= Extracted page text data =
+-------+

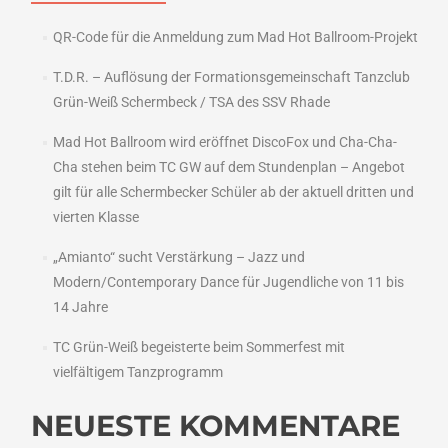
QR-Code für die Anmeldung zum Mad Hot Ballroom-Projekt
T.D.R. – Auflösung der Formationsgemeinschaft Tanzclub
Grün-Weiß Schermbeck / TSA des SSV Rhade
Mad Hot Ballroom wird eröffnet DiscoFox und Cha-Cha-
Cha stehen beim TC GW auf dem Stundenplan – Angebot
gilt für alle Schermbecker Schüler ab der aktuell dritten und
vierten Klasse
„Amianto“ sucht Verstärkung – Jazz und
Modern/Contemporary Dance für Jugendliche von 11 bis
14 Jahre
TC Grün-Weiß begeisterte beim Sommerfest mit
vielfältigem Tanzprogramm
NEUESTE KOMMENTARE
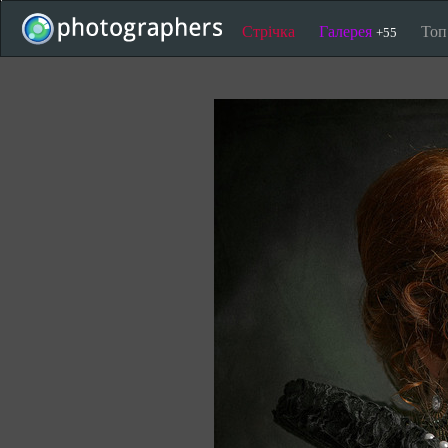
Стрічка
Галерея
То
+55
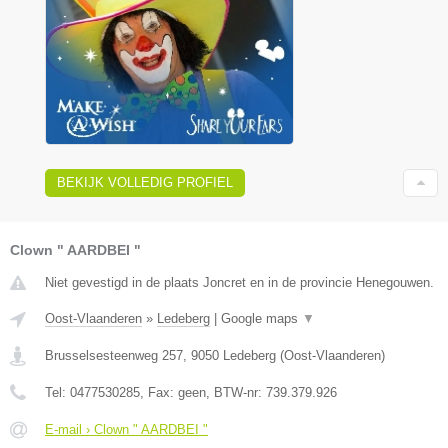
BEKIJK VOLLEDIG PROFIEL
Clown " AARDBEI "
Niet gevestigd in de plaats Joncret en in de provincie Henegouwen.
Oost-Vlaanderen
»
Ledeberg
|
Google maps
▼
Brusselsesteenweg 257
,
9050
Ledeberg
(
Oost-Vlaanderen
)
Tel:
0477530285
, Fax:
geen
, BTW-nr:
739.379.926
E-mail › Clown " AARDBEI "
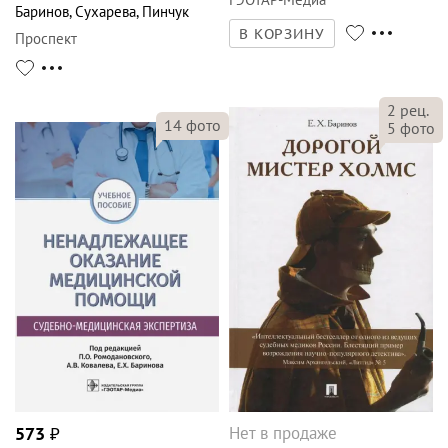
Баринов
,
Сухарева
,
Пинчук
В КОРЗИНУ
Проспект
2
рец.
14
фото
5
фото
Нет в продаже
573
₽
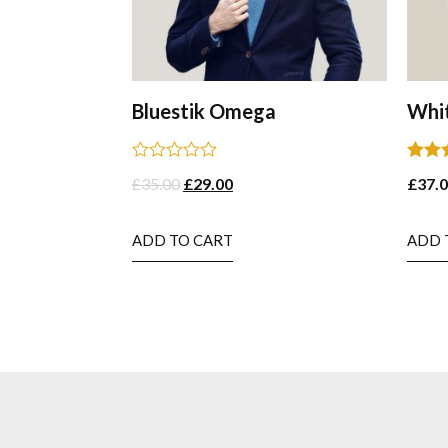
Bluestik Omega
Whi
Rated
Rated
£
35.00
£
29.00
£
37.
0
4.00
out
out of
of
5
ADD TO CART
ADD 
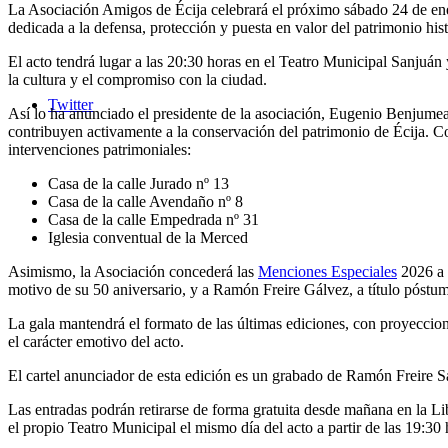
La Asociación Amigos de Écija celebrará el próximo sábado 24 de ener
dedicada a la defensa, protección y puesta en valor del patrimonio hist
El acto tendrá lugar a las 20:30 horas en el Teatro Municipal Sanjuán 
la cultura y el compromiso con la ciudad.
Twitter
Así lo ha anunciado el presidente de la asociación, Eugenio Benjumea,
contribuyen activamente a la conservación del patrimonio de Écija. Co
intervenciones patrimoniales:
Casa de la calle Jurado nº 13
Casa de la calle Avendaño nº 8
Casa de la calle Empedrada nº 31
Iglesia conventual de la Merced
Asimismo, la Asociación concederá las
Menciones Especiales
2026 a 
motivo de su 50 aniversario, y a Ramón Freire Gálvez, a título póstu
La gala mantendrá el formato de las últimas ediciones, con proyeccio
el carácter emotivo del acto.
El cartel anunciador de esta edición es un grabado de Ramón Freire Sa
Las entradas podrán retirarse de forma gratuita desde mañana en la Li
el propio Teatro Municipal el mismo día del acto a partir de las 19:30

+-------+

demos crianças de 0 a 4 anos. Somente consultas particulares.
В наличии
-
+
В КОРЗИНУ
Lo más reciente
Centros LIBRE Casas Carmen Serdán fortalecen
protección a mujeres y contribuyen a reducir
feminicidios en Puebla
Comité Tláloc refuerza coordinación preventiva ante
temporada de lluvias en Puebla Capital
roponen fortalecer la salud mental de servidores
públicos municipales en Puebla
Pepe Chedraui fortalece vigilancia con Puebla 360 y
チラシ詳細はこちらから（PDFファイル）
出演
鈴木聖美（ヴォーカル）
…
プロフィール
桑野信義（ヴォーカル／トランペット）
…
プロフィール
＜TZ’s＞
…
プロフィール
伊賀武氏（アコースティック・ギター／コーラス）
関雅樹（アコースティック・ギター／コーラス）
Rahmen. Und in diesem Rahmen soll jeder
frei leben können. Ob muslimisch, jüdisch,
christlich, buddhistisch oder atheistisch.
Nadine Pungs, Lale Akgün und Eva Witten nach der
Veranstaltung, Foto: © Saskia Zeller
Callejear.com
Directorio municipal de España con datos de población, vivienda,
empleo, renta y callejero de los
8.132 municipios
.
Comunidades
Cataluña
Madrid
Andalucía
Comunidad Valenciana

+-------+

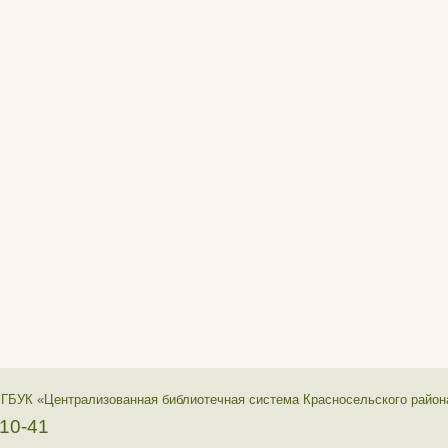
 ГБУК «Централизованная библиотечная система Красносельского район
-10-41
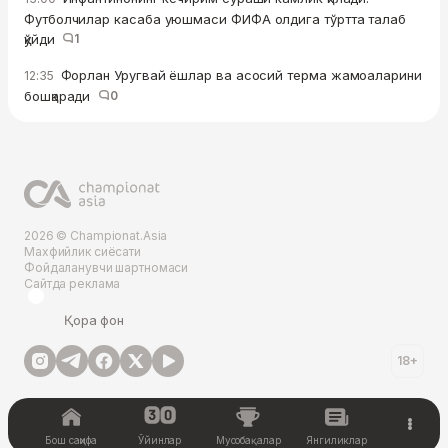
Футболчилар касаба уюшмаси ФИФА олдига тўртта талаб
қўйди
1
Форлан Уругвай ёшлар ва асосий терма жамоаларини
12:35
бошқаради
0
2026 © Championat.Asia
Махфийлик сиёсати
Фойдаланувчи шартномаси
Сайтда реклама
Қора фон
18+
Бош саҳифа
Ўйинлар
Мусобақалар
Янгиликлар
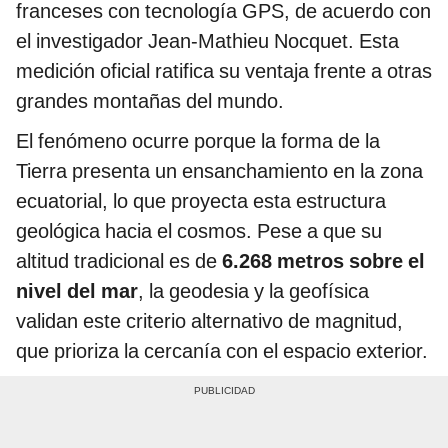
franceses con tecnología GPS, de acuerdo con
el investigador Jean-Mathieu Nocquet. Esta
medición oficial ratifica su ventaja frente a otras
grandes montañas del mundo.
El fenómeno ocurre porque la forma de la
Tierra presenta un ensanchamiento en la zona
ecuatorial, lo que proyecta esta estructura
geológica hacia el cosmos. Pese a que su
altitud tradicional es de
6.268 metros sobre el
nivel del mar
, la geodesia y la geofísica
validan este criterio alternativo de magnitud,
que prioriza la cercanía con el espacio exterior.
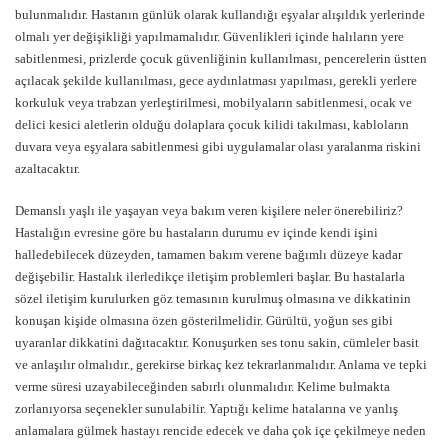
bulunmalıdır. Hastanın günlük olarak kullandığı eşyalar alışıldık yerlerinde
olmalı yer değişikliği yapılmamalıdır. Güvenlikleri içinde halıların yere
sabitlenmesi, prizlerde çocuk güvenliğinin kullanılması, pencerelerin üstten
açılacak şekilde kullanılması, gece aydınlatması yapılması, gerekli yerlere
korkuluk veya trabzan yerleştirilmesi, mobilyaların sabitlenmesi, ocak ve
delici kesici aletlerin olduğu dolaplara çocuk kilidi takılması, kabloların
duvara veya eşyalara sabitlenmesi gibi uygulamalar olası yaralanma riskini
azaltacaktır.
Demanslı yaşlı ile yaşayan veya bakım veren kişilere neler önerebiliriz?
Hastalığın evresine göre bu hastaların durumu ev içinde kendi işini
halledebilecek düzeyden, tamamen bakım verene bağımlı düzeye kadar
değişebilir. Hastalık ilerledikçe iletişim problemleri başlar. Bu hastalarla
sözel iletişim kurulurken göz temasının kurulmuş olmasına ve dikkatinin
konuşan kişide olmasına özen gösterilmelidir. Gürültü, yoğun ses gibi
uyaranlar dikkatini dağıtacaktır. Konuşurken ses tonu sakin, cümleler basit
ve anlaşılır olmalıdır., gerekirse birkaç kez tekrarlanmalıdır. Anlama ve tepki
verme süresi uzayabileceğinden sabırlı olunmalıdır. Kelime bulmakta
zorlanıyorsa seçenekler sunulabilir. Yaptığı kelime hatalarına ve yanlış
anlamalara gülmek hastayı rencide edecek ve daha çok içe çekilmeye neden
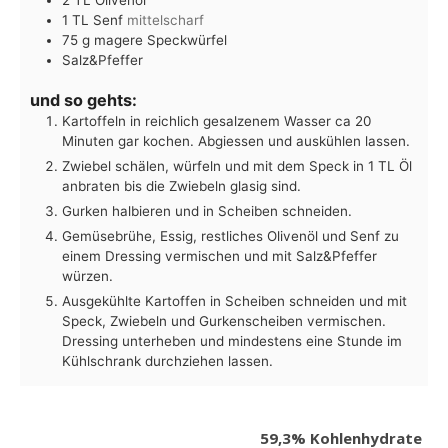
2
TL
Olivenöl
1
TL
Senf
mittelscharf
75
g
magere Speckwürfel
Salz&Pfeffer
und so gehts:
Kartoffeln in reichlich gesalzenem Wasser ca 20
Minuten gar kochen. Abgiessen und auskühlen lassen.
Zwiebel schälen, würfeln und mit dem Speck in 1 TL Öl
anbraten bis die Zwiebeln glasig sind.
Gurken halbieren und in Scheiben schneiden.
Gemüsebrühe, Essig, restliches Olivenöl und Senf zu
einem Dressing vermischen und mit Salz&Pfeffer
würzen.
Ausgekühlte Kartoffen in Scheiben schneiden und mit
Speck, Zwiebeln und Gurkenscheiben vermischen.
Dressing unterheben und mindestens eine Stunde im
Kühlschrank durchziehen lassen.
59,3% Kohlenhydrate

+-------+

= Your assignment =
Every line in the data above that contains "Weiß" needs to be copied.

= Task output =
Grün-Weiß Schermbeck / TSA des SSV Rhade
TC Grün-Weiß begeisterte beim Sommerfest mit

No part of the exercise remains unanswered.